Wikipedia:Featured article candidates/Copyleft/archive1
The article is complete, well-structured, and well-written: it explains clearly what copyleft is; how and why it originated; the various forms it takes; and the views of both its opponents and proponents. The writing is of high quality. Sietse 13:38, 5 Dec 2004 (UTC)
- Object. Insufficient references. Johnleemk | Talk 13:56, 5 Dec 2004 (UTC)
- I disagree, i think there are sufficient links for reference, this is more of a concept article than something with verifiable scientific resources. Support Alkivar 23:23, 10 Dec 2004 (UTC)
- Support. I actually read this entire article, and found it to be very informative. Masterhomer 10:43, 11 Dec 2004 (UTC)
- Object. No references. External links are not enough. I would find it hard to beleive there is nothing in print that covers this. Also I'm sure there are available legal opinions on the concept. A reliable external link is acceptable as a reference if it is formatted properly as shown in the link I've just given. That is basically assurance that the author has used the material there for material in the article or to fact check it. Otherwise the link could be entirely for additional informative material for the interested reader.

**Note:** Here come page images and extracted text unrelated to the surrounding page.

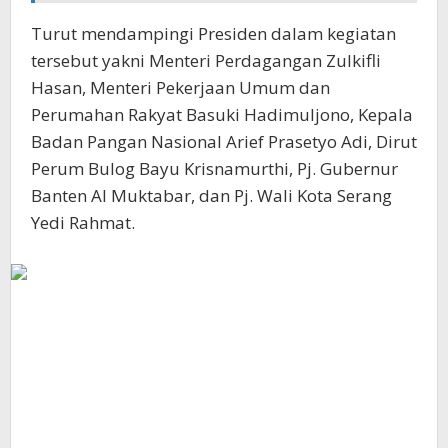
Turut mendampingi Presiden dalam kegiatan
tersebut yakni Menteri Perdagangan Zulkifli
Hasan, Menteri Pekerjaan Umum dan
Perumahan Rakyat Basuki Hadimuljono, Kepala
Badan Pangan Nasional Arief Prasetyo Adi, Dirut
Perum Bulog Bayu Krisnamurthi, Pj. Gubernur
Banten Al Muktabar, dan Pj. Wali Kota Serang
Yedi Rahmat.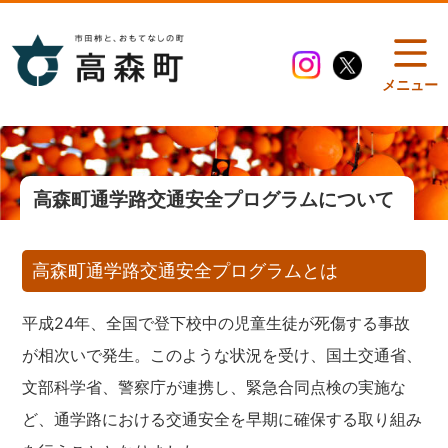
メニュー
高森町通学路交通安全プログラムについて
高森町通学路交通安全プログラムとは
平成24年、全国で登下校中の児童生徒が死傷する事故
が相次いで発生。このような状況を受け、国土交通省、
文部科学省、警察庁が連携し、緊急合同点検の実施な
ど、通学路における交通安全を早期に確保する取り組み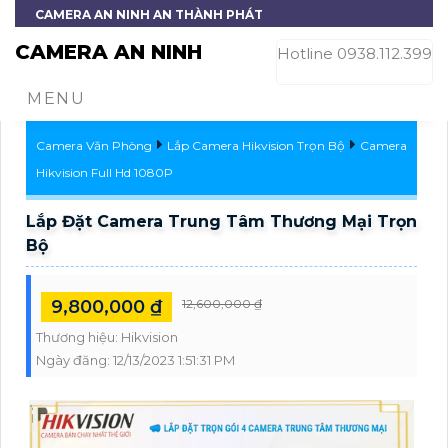
CAMERA AN NINH AN THÀNH PHÁT
CAMERA AN NINH
Hotline 0938.112.399
MENU
Camera Văn Phòng
Lắp Camera Hikvision Trọn Bộ
Camera
Hikvision Full Hd 1080P
Lắp Đặt Camera Trung Tâm Thương Mại Trọn
Bộ
9,800,000 ₫
12,600,000 ₫
Thương hiệu:
Hikvision
Ngày đăng:
12/13/2023 1:51:31 PM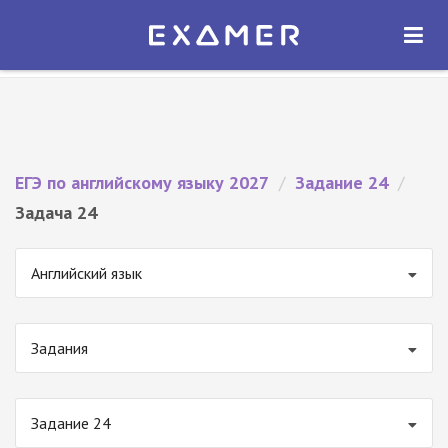
Экзамер — ЕГЭ 2027
×
ОТКРЫТЬ
Экзамер
Бесплатно - В Google Play
ЕГЭ по английскому языку 2027
/
Задание 24
/
Задача 24
Английский язык
Задания
Задание 24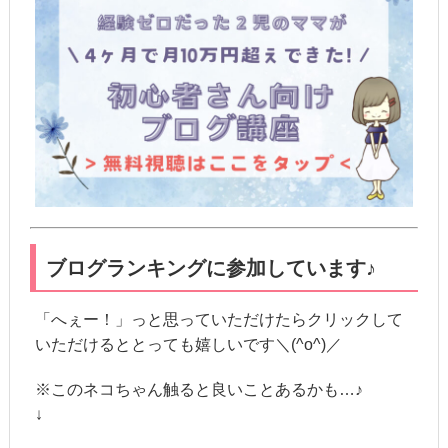
ブログランキングに参加しています♪
「へぇー！」っと思っていただけたらクリックして
いただけるととっても嬉しいです＼(^o^)／
※このネコちゃん触ると良いことあるかも…♪
↓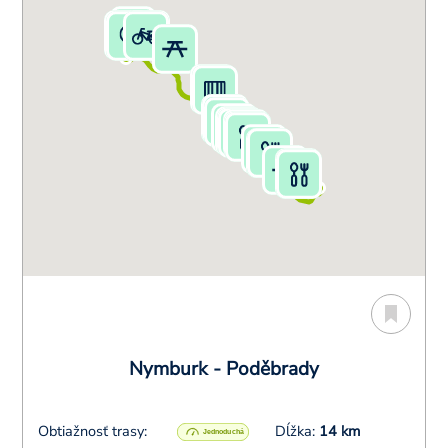
Nymburk - Poděbrady
Obtiažnosť trasy:
Dĺžka:
14 km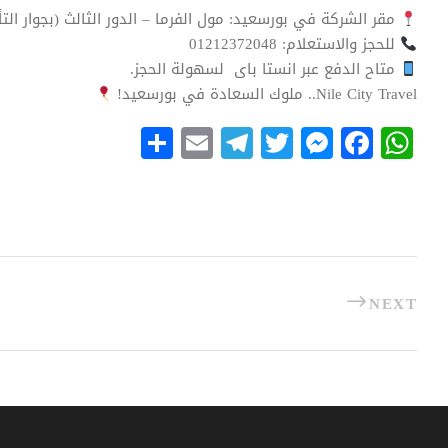
مقر الشركة في بورسعيد: مول الفرما – الدور الثالث (بجوار ال
للحجز والاستعلام: 01212372048
متاح الدفع عبر انستا باى لسهولة الحجز.
Nile City Travel.. ملوك السعادة في بورسعيد!
S
E
Te
T
M
Fa
W
ha
m
le
wi
es
ce
ha
re
ail
gr
tte
se
bo
ts
a
r
ng
ok
A
m
er
pp
NEXT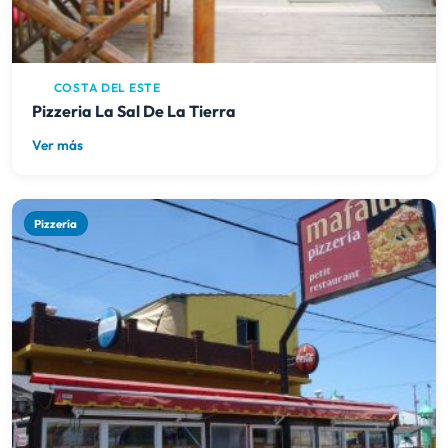
COSTA DEL ESTE
Pizzeria La Sal De La Tierra
Ver más
Pizzería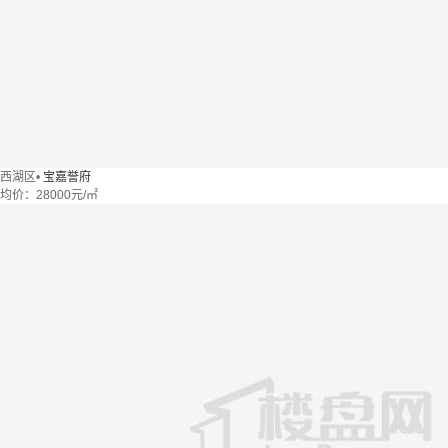
西湖区
•
宝嘉誉府
均价：
28000元/㎡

That is a critical difference. - Taxman 18:42, Dec 13, 2004 (UTC)
Moved to "Former Featured Article Candidates"
[edit]End of January 2005 Copyleft was moved from FAC to FFAC. I didn't want to comment here before, because of having largely contributed to the article myself (well, call it false modesty).
Anyway, I thought making it a Featured Article would have been slightly to early. There are still some issues to be sorted out first:
- Discussions on whether copyleft should be primarily approached from GNU/FSF/RMS/software/license-by-copyright-law approach(es), or primarily from an umbrella approach about the copyleft principle keep popping up (very interesting discussion!)
- I tried twice to elaborate the example of how Wikipedia tackles the difficult problem of being copyleft for a unique object. Moved the second version (after being removed from the copyleft article) to BDFL, but there also it was removed. This second version of that contribution can now be found here. Still think this example might clarify the copyleft concept: not having been able to find a clear example not relating to wikipedia, the contribution however remains subject to both "self reference" and "original research" objections.
- ... see above ... e.g. more "source references" might be great!
- The article is still definitely too long (... I guess resulting from too many attempts of people to make their favourite approach crawl up to the first paragraph - see Talk:copyleft).
- The short definition (= first paragraph) is still not completely OK -IMHO-, as it seems to exclude copyleft being implemented outside a "license-by-copyright-law" framework...
- ...
I plan to contribute to such improvements as much as I can, and promise to relist copyleft as FAC, once I feel at ease most of it has been covered appropriately!